Narcolepsie-catalepsie : maladie de Gélineau :
Maladie du du sommeil rare caractérisée par trois sortes de symptômes : des attaques irrésistibles de sommeil sur fond de somnolence récurrente, des chutes par interruption du tonus musculaire (cataplexie), et des parasomnies à type de d’hallucination et de paralysies au cours du sommeil. Il ya une exagération pathologique du besoin de dormir, tendance irrésistible au sommeil, survenant par accès. Elle peut avoir des conséquences sur les ronflements et apnées du sommeil.
La maladie est marquée par un important déterminisme familial.
o Somnolence diurne excessive (SDE) : Les accès de sommeil sont pluri-quotidiens. Ils sont de durée variable selon les circonstances dans lesquelles ils se produisent. Ils sont imprévisibles et très difficilement contrôlables. Ils connaissent des horaires électifs, dans l’heure suivant le lever, dans la deuxième partie de la matinée et en début d’après-midi. Ils sont rafraichissants, le sujet se réveille en forme après sa sieste (contrairement à l’hypersomnie où elle est suivie d’une sensation d’ivresse ou de confusion importante).
Cette somnolence se traduit aussi par des épisodes de confusion à type d’activité automatique, rangement d’objets dans des lieux insolites, paroles totalement en dehors du contexte, conduite d’un véhicule sur plusieurs kilomètres sans aucun souvenir du parcours effectué.
o La Cataplexie est une abolition du tonus musculaire affectant un groupe de muscles :
- muscles du visage (provoquant rictus et impossibilité d’articuler les mots)
- muscles du cou, d’où la chute de la tête en avant ;
- muscles extenseurs des jambes avec déverrouillage des genoux ;
- la totalité des muscles, entraînant la chute cataplexique.
On peut déclencher la cataplexie par une circonstance positive (rire, satisfaction), moins souvent par une circonstance négative (colère, déception).

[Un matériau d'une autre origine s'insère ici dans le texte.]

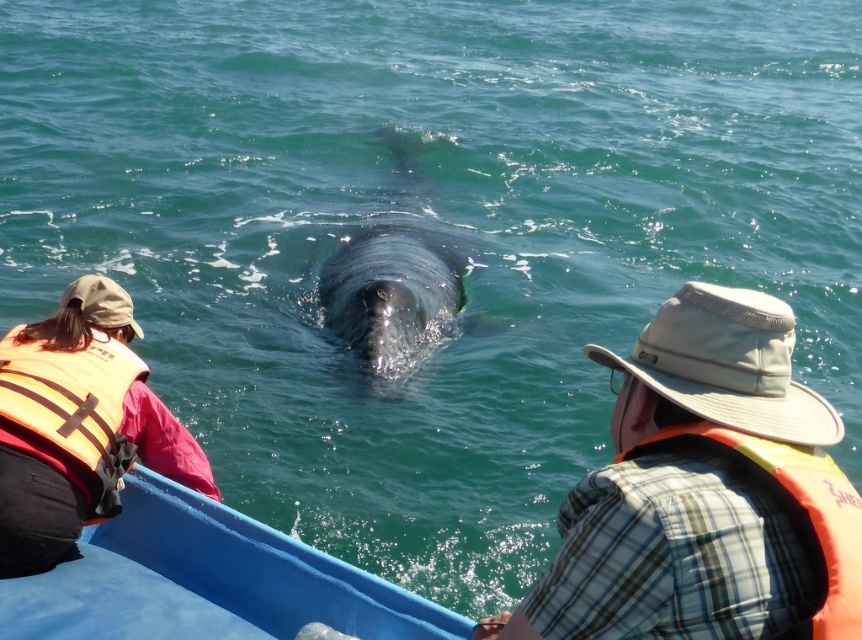 Question: Which point is closer to the camera?

Choices:
 (A) orange/yellow fabric life jacket at lower right
 (B) gray matte whale at center
 (C) orange/yellow fabric life jacket at left

Answer: (A)

Question: From the image, what is the correct spatial relationship of plaid shirt at center in relation to gray matte whale at center?

Choices:
 (A) above
 (B) below

Answer: (B)

Question: Which point is farther to the camera?

Choices:
 (A) orange/yellow fabric life jacket at left
 (B) plaid shirt at center
 (C) gray matte whale at center

Answer: (C)

Question: Considering the real-world distances, which object is farthest from the gray matte whale at center?

Choices:
 (A) orange life vest at left
 (B) plaid shirt at center
 (C) orange/yellow fabric life jacket at left
 (D) blue plastic boat at center

Answer: (B)

Question: Observing the image, what is the correct spatial positioning of blue plastic boat at center in reference to orange/yellow fabric life jacket at lower right?

Choices:
 (A) right
 (B) left

Answer: (B)

Question: Is plaid shirt at center thinner than gray matte whale at center?

Choices:
 (A) no
 (B) yes

Answer: (B) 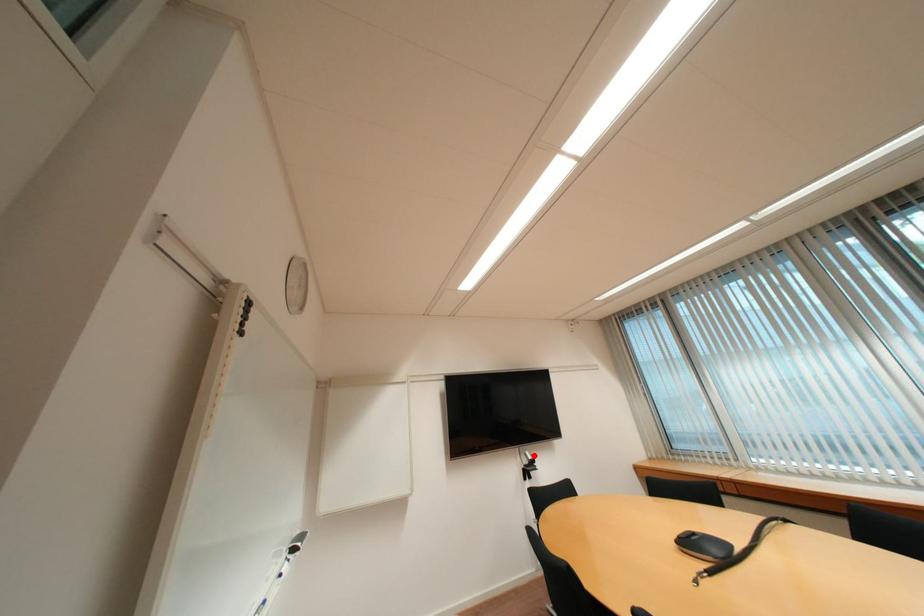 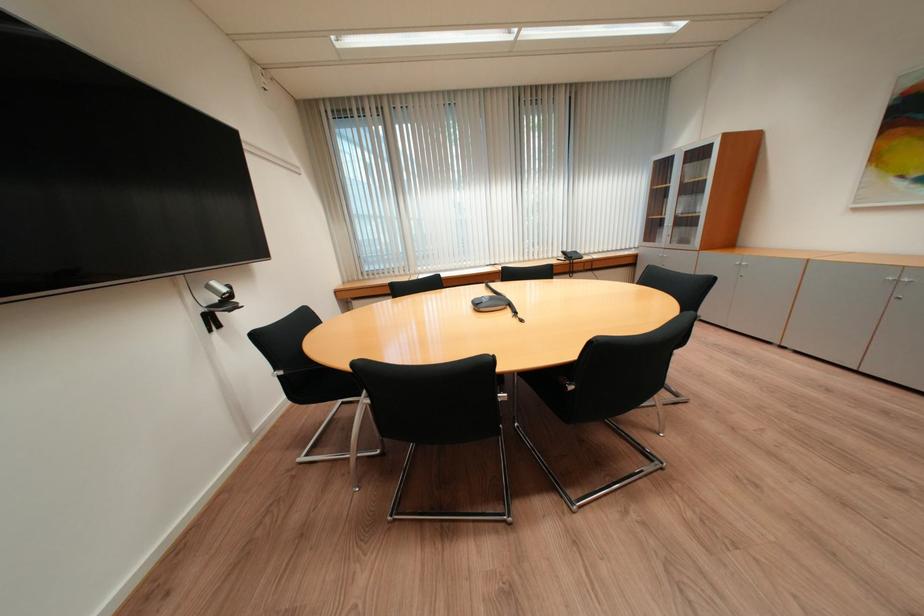 Question: A red point is marked in image1. In image2, is the corresponding 3D point closer to the camera or farther? Reply with the corresponding letter.

Choices:
 (A) The corresponding 3D point is closer.
 (B) The corresponding 3D point is farther.

Answer: (A) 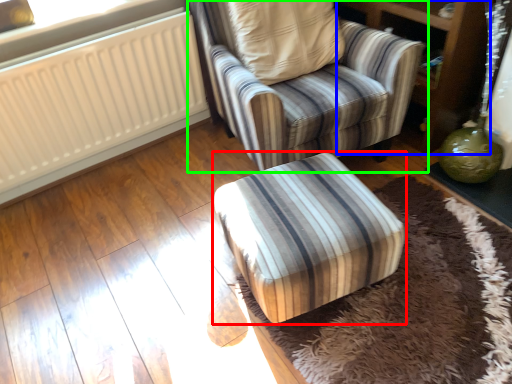 Question: Considering the real-world distances, which object is farthest from furniture (highlighted by a red box)? dresser (highlighted by a blue box) or chair (highlighted by a green box)?

Choices:
 (A) dresser
 (B) chair

Answer: (A) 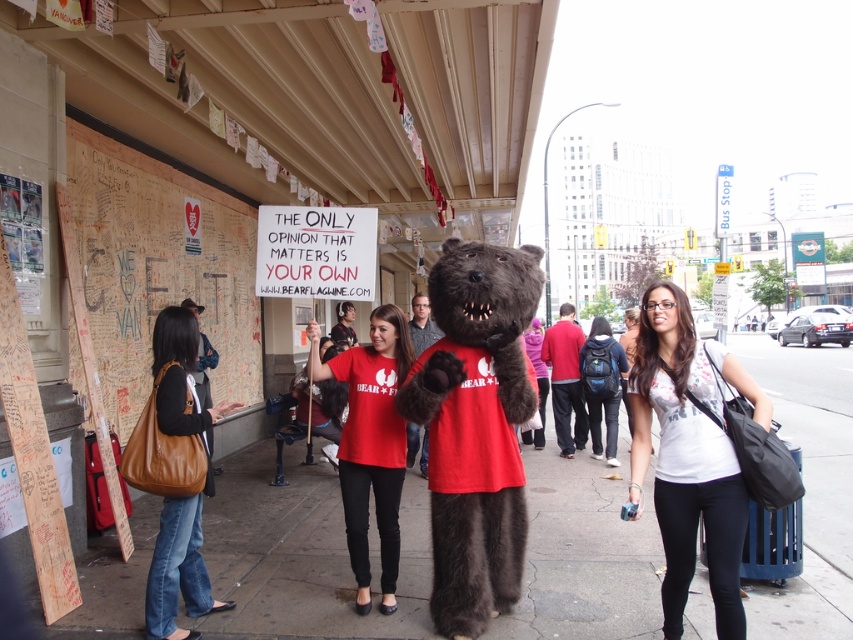 You are a delivery person carrying a large package that requires a flat surface to place. You see the concrete sidewalk at center and the fuzzy brown bear at center. Which surface would be more suitable for placing your package?

The concrete sidewalk at center is bigger than the fuzzy brown bear at center, so the concrete sidewalk at center is more suitable for placing your large package as it provides a larger and flatter surface area.

You are standing at the center of the scene and want to move to the wooden wall at left. Which direction should you face to walk directly towards it?

Since the wooden wall at left is located at point (163, 276), you should face towards the left direction to walk directly towards it. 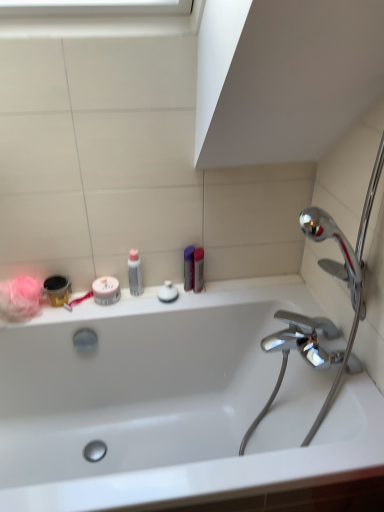 The width and height of the screenshot is (384, 512). I want to click on free space in front of white glossy soap at center, placed as the 2th toiletry when sorted from left to right, so click(x=162, y=310). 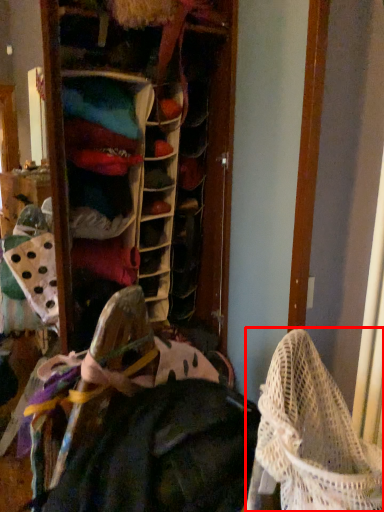 Question: From the image's perspective, considering the relative positions of baby carriage (annotated by the red box) and clothing in the image provided, where is baby carriage (annotated by the red box) located with respect to the staircase?

Choices:
 (A) above
 (B) below

Answer: (A) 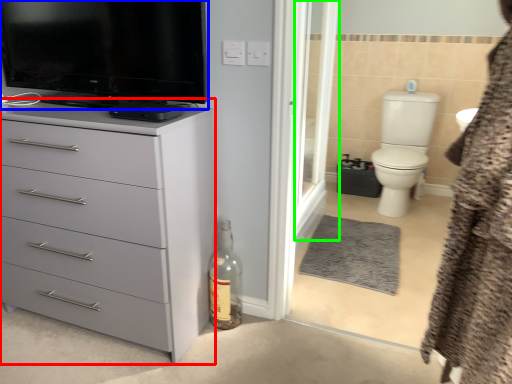 Question: Which object is the farthest from chest of drawers (highlighted by a red box)? Choose among these: television (highlighted by a blue box) or screen door (highlighted by a green box).

Choices:
 (A) television
 (B) screen door

Answer: (B) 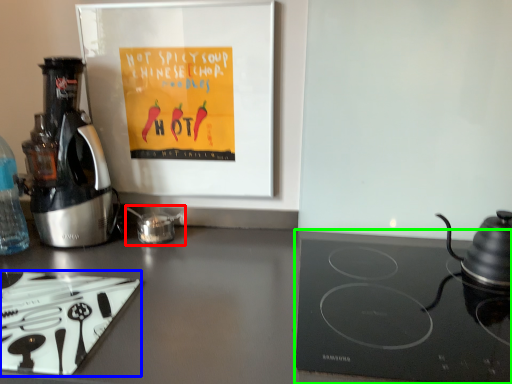 Question: Which object is positioned farthest from tea pot (highlighted by a red box)? Select from kitchen appliance (highlighted by a blue box) and gas stove (highlighted by a green box).

Choices:
 (A) kitchen appliance
 (B) gas stove

Answer: (B) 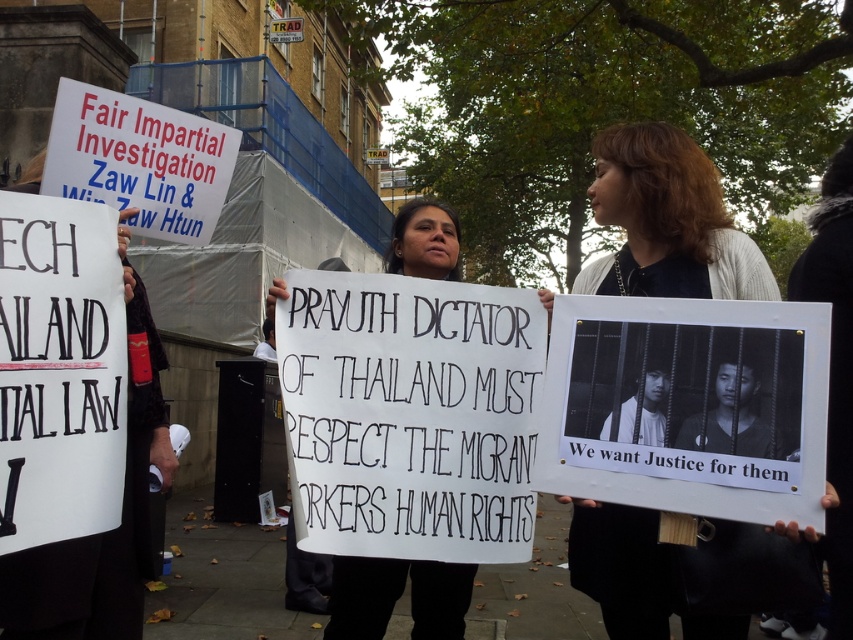 Does matte white cardigan at center appear on the left side of white paper sign at center?

No, matte white cardigan at center is not to the left of white paper sign at center.

Which is below, matte white cardigan at center or white paper sign at center?

Positioned lower is white paper sign at center.

Describe the element at coordinates (668, 220) in the screenshot. The width and height of the screenshot is (853, 640). I see `matte white cardigan at center` at that location.

Find the location of a particular element. This screenshot has height=640, width=853. matte white cardigan at center is located at coordinates (668, 220). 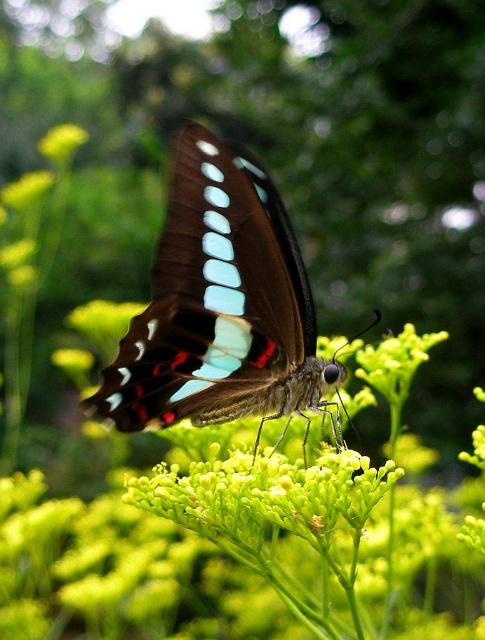 You are a photographer trying to capture the shiny brown butterfly at center and the green matte flower at upper left in a single frame. Based on their sizes, which one would appear more prominent in the photo?

The shiny brown butterfly at center is larger in size than the green matte flower at upper left, so it would appear more prominent in the photo.

You are a photographer aiming to capture the shiny brown butterfly at center. The camera focuses on the point at coordinates point (220,307). Will the butterfly be in focus?

The shiny brown butterfly at center is located at point (220,307), so yes, the butterfly will be in focus because the camera is focusing on that exact point.

You are a photographer aiming to capture the shiny brown butterfly at center. According to the coordinates provided, where should you focus your camera to ensure the butterfly is centered in your shot?

The shiny brown butterfly at center is positioned at coordinates point (220, 307), so you should focus your camera at that point to center it in your shot. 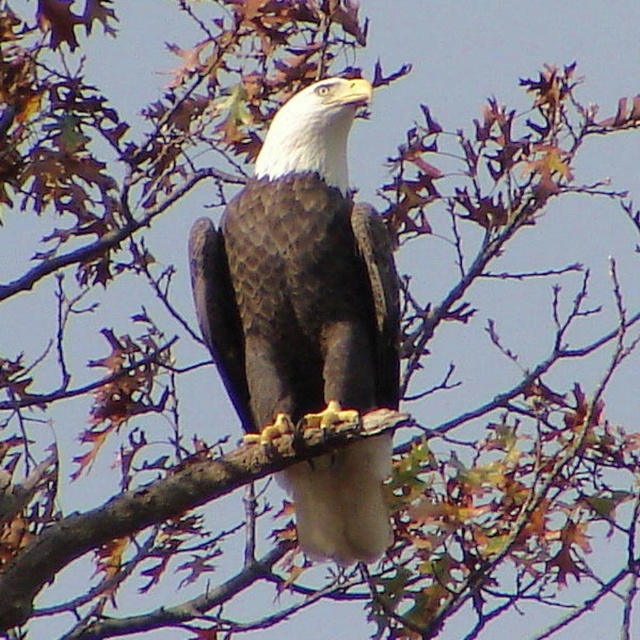 Question: Is brown textured feathers at center above brown rough tree branch at center?

Choices:
 (A) no
 (B) yes

Answer: (B)

Question: Which point is closer to the camera taking this photo?

Choices:
 (A) (365, 433)
 (B) (330, 156)

Answer: (A)

Question: Which point appears closest to the camera in this image?

Choices:
 (A) (308, 381)
 (B) (72, 541)

Answer: (B)

Question: Does brown textured feathers at center have a smaller size compared to brown rough tree branch at center?

Choices:
 (A) yes
 (B) no

Answer: (B)

Question: Does brown textured feathers at center have a smaller size compared to brown rough tree branch at center?

Choices:
 (A) no
 (B) yes

Answer: (A) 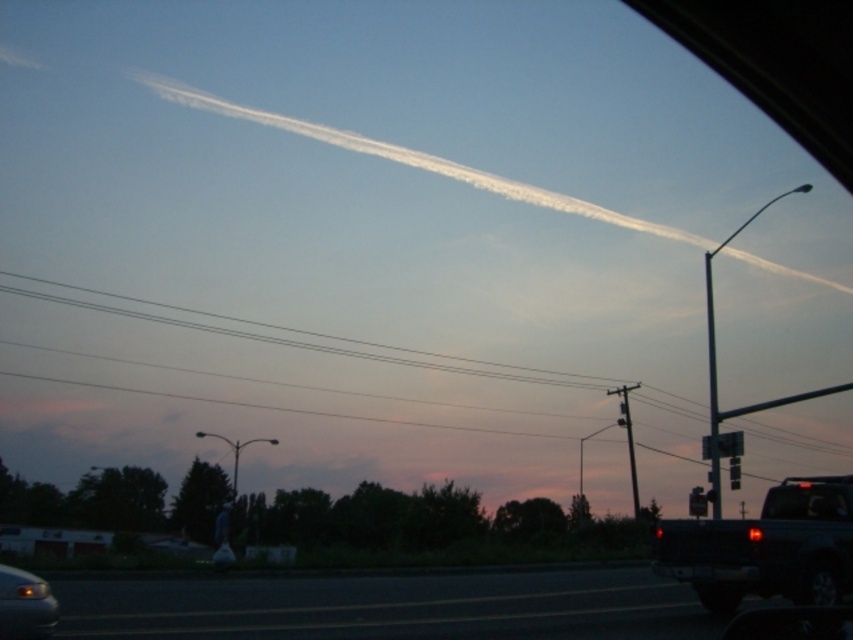 Is matte black truck at lower right below matte black car at lower left?

Correct, matte black truck at lower right is located below matte black car at lower left.

The width and height of the screenshot is (853, 640). What do you see at coordinates (766, 547) in the screenshot? I see `matte black truck at lower right` at bounding box center [766, 547].

Locate an element on the screen. The image size is (853, 640). matte black truck at lower right is located at coordinates (766, 547). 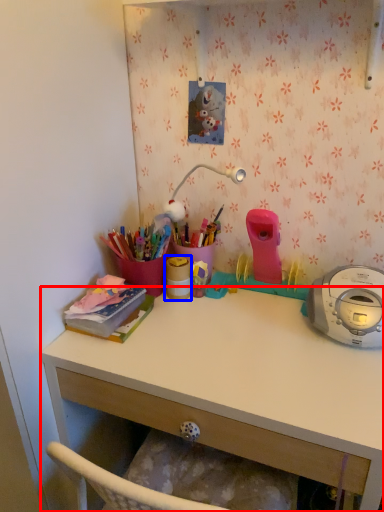 Question: Which object is closer to the camera taking this photo, desk (highlighted by a red box) or office supplies (highlighted by a blue box)?

Choices:
 (A) desk
 (B) office supplies

Answer: (A)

o Les hallucinations touchent tous les sens (vue, odorat, tact). L’hallucination le plus souvent rapportée donne l’impression de sentir la présence d’une personne inamicale. Cette sensation est si réelle qu’elle peut être effrayante (au point que certains sujets placent une arme dans le tiroir de leur table de nuit par exemple).o Les paralysies du sommeil sont une incapacité à mobiliser les muscles volontaires, survenant à l’endormissement ou au réveil et parfois accompagnée d’une hallucination. Le sujet ne peut ni bouger ni crier (il ne peut que mobiliser ses yeux).
o Les troubles de l’architecture du sommeil sont caractéristiques de la maladie. Le sujet s’endort rapidement après le coucher mais son sommeil est fragmenté par des éveils et des parasomnies associées à une activité onirique (rêves) profuse, voire des troubles du comportement en sommeil paradoxal, au cours desquels il est susceptible de se comporter comme s’il était en train de vivre son rêve.
Lors des enregistrements on observe, de façon typique, des endormissements directement en sommeil paradoxal, alors que le sommeil normal présente une latence du SP d’au moins 60 minutes.